Could it be because they don’t have 300 billion barrels of oil reserves?
Why do we have more information than twenty years ago, but less of a capacity to use it?
Before the widespread adoption of the internet on mobile devices, world events didn’t simply happen and pass; they accumulated. They created a sense of before and after that imposed friction on future action, forcing institutions and individuals alike to move with caution or humility, at least for a time.
Today, we seem unable to generate that kind of buildup. Experience flows through us without settling, leaving behind little more than opinion and posture. We lack not only foundational experiences held in common, but even a unifying theory of what those experiences meant or why they should still matter. Memory no longer stabilizes the present.
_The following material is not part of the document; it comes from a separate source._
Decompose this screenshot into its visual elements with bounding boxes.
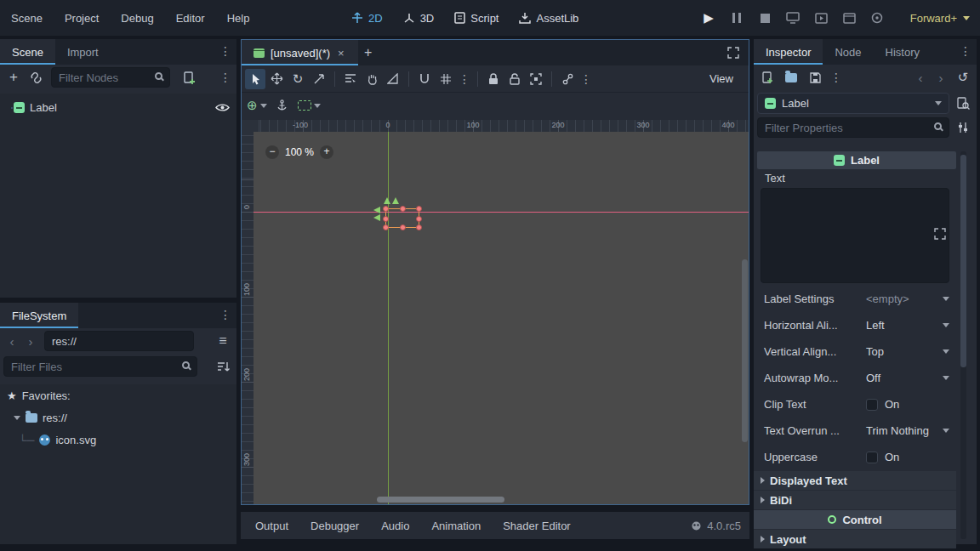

I suspect that Google, Meta, and the broader class of companies that profit from attention at an algorithmic level—as opposed to offering a mass-market product—play a central role in this erosion, not because they lie outright, but because they dismantle the conditions under which memory provides weight.
Today’s internet treats the past as a reservoir of fragments, each retrievable on demand, stripped of the temporal and emotional contexts that once gave them force.
History becomes something we consult rather than something that constrains us, a set of interchangeable excerpts rather than an accumulated structure we must move through. In this environment, memory loses its capacity to slow us down. It no longer delays action or introduces hesitation; it simply offers options.
What this reveals is a deeper difficulty we now face: our inability to allow memory to accumulate without immediately weaponizing or dissolving it. When every event is instantly searchable, instantly reframed and folded into a derivative narrative, nothing lingers long enough to matter.
Memory becomes shallow not because we don’t record the past, but because we refuse to let it slow us, irritate us, or demand patience. We move too quickly from experience to interpretation, leaving no space for the kind of reflection that once made history instructive rather than ornamental.
You can see this failure most clearly in the way we process contemporary geopolitics. Take the abduction of Nicolás Maduro under the familiar pretext of narco-trafficking, a justification so thin it barely bothers with plausibility when everyone involved understands the real stake is oil and regional leverage.
Memories of Iraq and Panama might exist, but do no work. In an ethically collapsing world, history neither delays action nor sharpens skepticism; it simply floats on as another reference swallowed by the feed.